Magnetic resonance imaging apparatus of the above type are already known in the art. In prior art apparatus, the patient is placed on a patient table or a support structure, to which he/she/it is secured and by which he/she/it is displaced relative to the chamber or the cavity.
It is known that the magnet structure comprises means for generating a static magnetic field in the chamber or the cavity. It is also known that the static magnetic field must have a high homogeneity in the area coincident with that of which valid, i.e. useful images are desired. Therefore, since the openings of the magnet structure naturally generate distortions of the static field, such field cannot have the necessary or required characteristics for obtaining useful or valid images throughout the volume of the chamber, its validity being restricted to a smaller volume portion of the complete volume of the chamber. The said portion of the volume of the chamber which is permeated by the static field having the desired qualities for imaging is generally known as imaging volume, and is delimited by an ideal spherical surface.
Therefore, the imaging volume is a portion of the entire cavity or chamber volume, delimited by the surface of an ideal sphere, within which spherical surface the static field has the homogeneity required for magnetic resonance imaging.
In addition to the simple spherical shape, ellipsoidal surfaces or combinations of ellipsoidal and spherical surfaces having variously inclined axes may be used as ideal delimiting surfaces for the volume permeated by the magnetic field having the homogeneity required for magnetic resonance imaging.
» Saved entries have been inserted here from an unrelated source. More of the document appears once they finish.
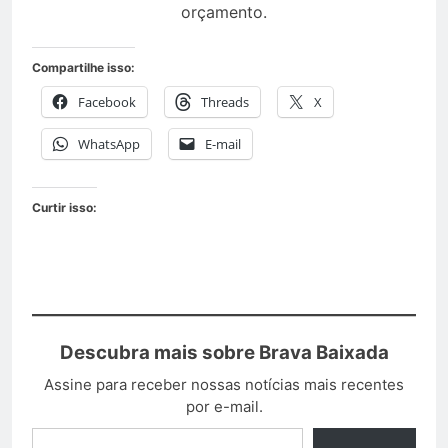
orçamento.
Compartilhe isso:
Facebook
Threads
X
WhatsApp
E-mail
Curtir isso:
Descubra mais sobre Brava Baixada
Assine para receber nossas notícias mais recentes
por e-mail.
Two opposite approaches are used in prior art apparatus. On the one hand, there is the tendency to make very large magnet structures, having a large cavity, wherefore the imaging volume is also large and may envelope and extend over several anatomic regions of a human or animal patient body. On the other hand, a slice-like imaging volume is provided, whereby one slice at a time is imaged, like in tomography.
In the former case, the magnet structure is very large and designed to accommodate the whole patient therein. This solution is suitable, although expensive, for human patients or small animals, but causes problems, when used in veterinary applications, if the patient to be treated has a relatively large size, such as a horse or the like.
Furthermore, particular means, as well as a certain effort are needed for positioning an animal patient on a support structure in an unnatural position, and in some cases the animal must be even anesthetized or narcotized to be secured to the structure. This requires the use of drugs and a long and difficult imaging procedure, as well as special bulky means for positioning, displacing and safely holding the patient to the support structure, particularly when the patient is an animal.
The other approach, that uses very small magnet structures to generate an image as a sum of images of slices of an anatomic region, requires long scan times, wherefore interventions, arrangements and devices are needed to hold at least the patient body part to be imaged in a stable and fixed position. If the patient is an animal, possibly of relatively large size, then the devices required to hold at least the relevant anatomic region of the animal in position for a long time are definitely bulky, hence the magnet structure shall be accordingly adapted to accommodate at least a portion of the patient support device, wherefore the magnet structure shall also have a relatively large size, which neutralizes the advantage provided by the small size of the magnet structure used for multi-slice imaging.